Ignatian Reflections

9 December 2016 «

Written by Jacob Boddicker S.J. | Dec 9, 2016 5:00:00 AM

9 December 2016

Memorial of St. Juan Diego

“What Child is This?” Lyrics by William Dix, 1865

What Child is this who, laid to rest / On Mary’s lap is sleeping?

Whom Angels greet with anthems sweet, / While shepherds watch are keeping?

This, this is Christ the King, / Whom shepherds guard and Angels sing;

Haste, haste, to bring Him laud, / The Babe, the Son of Mary.

 Why lies He in such mean estate, / Where ox and ass are feeding?

Good Christians, fear, for sinners here / The silent Word is pleading.

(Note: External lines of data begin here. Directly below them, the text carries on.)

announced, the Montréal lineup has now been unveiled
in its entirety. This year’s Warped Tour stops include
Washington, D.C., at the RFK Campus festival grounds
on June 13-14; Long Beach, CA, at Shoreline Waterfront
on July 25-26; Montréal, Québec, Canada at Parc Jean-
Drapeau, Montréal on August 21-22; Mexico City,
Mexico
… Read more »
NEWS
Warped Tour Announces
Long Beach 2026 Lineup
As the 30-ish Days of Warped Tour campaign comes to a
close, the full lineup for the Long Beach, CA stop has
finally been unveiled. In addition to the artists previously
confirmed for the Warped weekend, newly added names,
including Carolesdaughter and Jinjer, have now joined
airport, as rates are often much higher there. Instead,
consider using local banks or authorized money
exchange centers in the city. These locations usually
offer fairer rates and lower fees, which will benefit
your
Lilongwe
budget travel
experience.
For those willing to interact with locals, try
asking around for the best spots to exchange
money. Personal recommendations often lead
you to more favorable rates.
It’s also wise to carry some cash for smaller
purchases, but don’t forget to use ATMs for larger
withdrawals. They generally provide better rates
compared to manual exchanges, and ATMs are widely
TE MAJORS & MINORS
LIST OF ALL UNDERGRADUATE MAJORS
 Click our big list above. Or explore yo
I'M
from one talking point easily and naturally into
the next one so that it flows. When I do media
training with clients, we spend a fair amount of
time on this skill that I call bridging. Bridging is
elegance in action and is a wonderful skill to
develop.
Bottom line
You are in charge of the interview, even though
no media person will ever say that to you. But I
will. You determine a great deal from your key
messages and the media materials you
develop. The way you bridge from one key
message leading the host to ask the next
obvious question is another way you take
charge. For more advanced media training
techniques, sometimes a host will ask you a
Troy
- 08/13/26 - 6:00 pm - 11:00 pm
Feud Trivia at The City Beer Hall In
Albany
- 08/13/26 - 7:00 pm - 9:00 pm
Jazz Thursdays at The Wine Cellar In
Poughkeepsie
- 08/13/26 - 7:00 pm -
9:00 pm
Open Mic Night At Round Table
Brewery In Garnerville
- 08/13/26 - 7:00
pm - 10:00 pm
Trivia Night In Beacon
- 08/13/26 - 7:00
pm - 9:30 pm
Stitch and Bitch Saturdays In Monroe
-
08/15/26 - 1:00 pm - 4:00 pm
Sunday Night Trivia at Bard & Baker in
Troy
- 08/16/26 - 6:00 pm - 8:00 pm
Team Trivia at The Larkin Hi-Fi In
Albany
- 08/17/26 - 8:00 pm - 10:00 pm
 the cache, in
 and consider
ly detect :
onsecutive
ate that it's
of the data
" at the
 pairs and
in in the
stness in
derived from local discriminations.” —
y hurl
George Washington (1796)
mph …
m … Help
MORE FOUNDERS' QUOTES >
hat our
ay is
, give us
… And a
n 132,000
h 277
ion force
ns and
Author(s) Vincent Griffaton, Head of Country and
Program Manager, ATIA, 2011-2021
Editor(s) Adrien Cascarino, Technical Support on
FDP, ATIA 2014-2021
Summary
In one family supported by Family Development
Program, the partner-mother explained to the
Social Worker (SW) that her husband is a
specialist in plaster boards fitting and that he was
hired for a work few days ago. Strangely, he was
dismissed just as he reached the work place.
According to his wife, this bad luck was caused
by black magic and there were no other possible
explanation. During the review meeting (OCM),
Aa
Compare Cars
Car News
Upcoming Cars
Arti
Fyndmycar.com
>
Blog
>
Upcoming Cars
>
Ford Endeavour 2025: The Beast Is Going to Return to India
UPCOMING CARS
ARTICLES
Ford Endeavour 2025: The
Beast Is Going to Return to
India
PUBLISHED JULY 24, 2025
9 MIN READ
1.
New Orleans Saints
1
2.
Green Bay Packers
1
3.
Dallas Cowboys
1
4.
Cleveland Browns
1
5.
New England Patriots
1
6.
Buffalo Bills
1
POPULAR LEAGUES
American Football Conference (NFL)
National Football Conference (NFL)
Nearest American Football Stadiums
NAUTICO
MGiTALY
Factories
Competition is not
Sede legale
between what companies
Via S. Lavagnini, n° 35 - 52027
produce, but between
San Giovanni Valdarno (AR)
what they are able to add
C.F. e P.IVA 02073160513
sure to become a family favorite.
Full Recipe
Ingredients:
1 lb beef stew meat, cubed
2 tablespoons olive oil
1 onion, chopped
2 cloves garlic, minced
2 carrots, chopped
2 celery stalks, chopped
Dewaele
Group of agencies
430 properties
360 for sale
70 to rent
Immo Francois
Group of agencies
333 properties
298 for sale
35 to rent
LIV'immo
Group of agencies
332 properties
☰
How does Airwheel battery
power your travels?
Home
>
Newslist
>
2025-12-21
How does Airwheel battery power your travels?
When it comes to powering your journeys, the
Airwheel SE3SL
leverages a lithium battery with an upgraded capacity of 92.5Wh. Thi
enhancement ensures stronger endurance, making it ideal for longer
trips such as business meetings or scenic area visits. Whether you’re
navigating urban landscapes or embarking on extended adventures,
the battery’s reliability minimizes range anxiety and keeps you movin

Nails, spear shall pierce Him through, / The cross be borne for me, for you.

Hail, hail the Word made flesh, / The Babe, the Son of Mary.

So bring Him incense, gold and myrrh, / Come peasant, king to own Him;

The King of kings salvation brings, / Let loving hearts enthrone Him.

Raise, raise a song on high, / The virgin sings her lullaby.

Joy, joy for Christ is born, / The Babe, the Son of Mary.

The story of Christmas is a story of contradiction, just as our Gospel is today: mankind’s reaction to the arrival of God’s Son is not what anyone would expect. A baby lauded by angels; God guarded by shepherds? The eternal Word of God silent and asleep? The Son of God born only to die? The Word made flesh? A virgin bearing a child?

But this is the story of reality after sin: what ought to be, is not. Sin frustrates the natural order, and this carol reminds us that Jesus entered right into that frustration, Himself being both a living contradiction but also a living harmony. Two seemingly incompatible realities—God and Man, separated since the Fall—united in one person.

When we recall the nativity of Jesus we might ponder how He should have been born, how the circumstances of His birth ought to have been.  But Jesus tells us in today’s Gospel that this is simply how things are in the broken, topsy-turvy reality of sin. We are like children who do something and do not receive the expected reaction from others. We think we know how things ought to be, relying on our own wisdom and judgement: imagine how silent the airwaves would be if we only spoke what we knew, rather than what we thought or felt. Imagine a society in which we did not dismiss others based on the assumptions we had of them. Conservatives are this way, liberals are that…people from this country or that demographic are this way or that…traditional versus progressive…and so the lines are drawn, especially in our hearts.

John the Baptist fell victim to the same ideological internment camps: he lived a disciplined, holy life and people dismissed him, believing him to be demonic. Yet how did they explain the droves of people that went to him at the River Jordan? Jesus comes, eating with many different kinds of people, living a holy life but not an ascetic one, very different from His cousin, John, and people dismissed Him as a glutton, a drunkard, and a person that keeps disreputable company. We so often rely on our own supposed knowledge of the Other, yet lack wisdom, which is tied not to knowledge, but charity. “Let loving hearts enthrone Him…” Him who bore the cross “…for me, for you.”

Christ is born for us all; Christ died for us all. “Come peasant, king to own Him.” The Spirit of God is one of unity; the spirit of the Enemy is of division. We lack the wisdom to judge another person because we lack the charity of Christ; just because you play a flute, doesn’t mean another will dance. Just because someone loves the Mass in Latin doesn’t mean they hate the Novus Ordo. The voting choices of a person doesn’t define their character or the extent of their beliefs. Consider today’s saint: a native peasant claiming to have a message from the Queen of Heaven. How often was he dismissed, simply because he was a poor Indian? We shattered children of Babel look to the holy infant asleep in Mary’s lap, together, and only in Him will we find the love we need to have true wisdom, and to do its works in this upside-down world, made right-side-up again by a God who defies and exceeds our expectations and narrow definitions.